So when a user selects “Moonbeam” at the exchange, Statemint will act as an interface for the exchange, but the user will just see their MW arrive in their wallet on Moonbeam.


Awesome, that sounds like exactly what most parachains and apps need.

If we solve this challenge, is the Statemint DEX still necessary? I would prefer to see the trading volume go to DEXes built on parachains rather than a Parity DEX.


It would be nice to have wider Polkadot and Substrate community involved in creating new standards. We weren’t involved in the NFT working group but we are using Uniques and our own wrapper of NFTs heavily for art on Basilisk, we have native Auction pallet for native NFTs and we use them for Liquidity mining positions and also Omnipool LP positions on HydraDX so each decision affects us greatly it is in the core of our protocol.

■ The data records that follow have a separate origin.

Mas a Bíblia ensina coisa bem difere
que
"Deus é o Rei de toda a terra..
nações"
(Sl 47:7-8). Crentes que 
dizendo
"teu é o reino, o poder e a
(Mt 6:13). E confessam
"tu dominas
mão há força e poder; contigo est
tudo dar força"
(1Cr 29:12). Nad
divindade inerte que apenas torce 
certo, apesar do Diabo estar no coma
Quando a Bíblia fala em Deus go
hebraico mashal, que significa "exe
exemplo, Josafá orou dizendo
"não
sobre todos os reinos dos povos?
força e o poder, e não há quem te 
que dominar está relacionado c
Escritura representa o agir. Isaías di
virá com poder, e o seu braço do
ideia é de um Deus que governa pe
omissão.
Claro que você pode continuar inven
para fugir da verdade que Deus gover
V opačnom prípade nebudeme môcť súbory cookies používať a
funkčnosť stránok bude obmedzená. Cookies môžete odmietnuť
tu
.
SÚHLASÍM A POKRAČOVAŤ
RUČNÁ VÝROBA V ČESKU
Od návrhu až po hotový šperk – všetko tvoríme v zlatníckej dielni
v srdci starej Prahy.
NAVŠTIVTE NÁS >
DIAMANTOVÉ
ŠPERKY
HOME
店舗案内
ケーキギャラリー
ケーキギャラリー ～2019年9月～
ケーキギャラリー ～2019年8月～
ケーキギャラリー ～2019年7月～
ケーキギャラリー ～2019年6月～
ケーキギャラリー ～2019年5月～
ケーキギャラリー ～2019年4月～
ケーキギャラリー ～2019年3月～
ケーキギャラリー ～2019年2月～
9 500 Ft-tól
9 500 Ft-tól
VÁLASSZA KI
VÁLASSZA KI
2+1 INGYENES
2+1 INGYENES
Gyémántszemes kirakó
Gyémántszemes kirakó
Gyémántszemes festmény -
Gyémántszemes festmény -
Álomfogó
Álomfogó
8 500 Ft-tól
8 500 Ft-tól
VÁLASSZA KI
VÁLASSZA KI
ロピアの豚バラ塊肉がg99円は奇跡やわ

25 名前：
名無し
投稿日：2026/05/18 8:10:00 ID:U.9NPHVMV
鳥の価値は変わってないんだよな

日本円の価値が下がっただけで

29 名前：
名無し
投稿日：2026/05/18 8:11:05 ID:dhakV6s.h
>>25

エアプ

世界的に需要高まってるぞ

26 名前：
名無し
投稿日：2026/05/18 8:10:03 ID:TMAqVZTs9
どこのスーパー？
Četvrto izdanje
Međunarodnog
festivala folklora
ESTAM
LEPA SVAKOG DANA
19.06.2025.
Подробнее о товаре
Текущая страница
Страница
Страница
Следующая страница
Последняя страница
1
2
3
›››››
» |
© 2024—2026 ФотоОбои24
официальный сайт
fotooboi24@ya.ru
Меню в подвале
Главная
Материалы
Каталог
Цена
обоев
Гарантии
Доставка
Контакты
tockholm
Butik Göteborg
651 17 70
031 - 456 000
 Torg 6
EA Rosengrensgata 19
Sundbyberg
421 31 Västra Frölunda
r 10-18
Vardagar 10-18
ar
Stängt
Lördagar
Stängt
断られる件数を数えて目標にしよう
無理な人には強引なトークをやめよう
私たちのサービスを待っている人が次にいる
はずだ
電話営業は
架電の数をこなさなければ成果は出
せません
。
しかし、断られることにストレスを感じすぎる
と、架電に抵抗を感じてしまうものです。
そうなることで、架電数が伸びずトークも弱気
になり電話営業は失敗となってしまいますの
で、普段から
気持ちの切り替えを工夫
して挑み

As for the reasoning for DEX → I do strongly agree that the UX to allow exogenous assets for fee payment is necessary and were advocating for it from begining and we do use it ourselves. We have a function that is triggered by create account hook. It sets your fee payment currency to the one that triggered the create which means users don’t need to do anything manually. But I don’t see a good reason to spend valuable resources that you have to build another DEX which is competing with all of the other DEXes in the ecosystem, scattering the liquidity even more making the UX worse in the end.

There is another question about who provides liquidity to Statemint? It would need to attract LPs or you would need to convert some of the treasury assets (significant amount) to be able to provide a good service. Does statemint also build liquidity mining program?

Generally I think DEX’s should be a core part of the ecosystem but not necessarily in a way it’s portrayed here.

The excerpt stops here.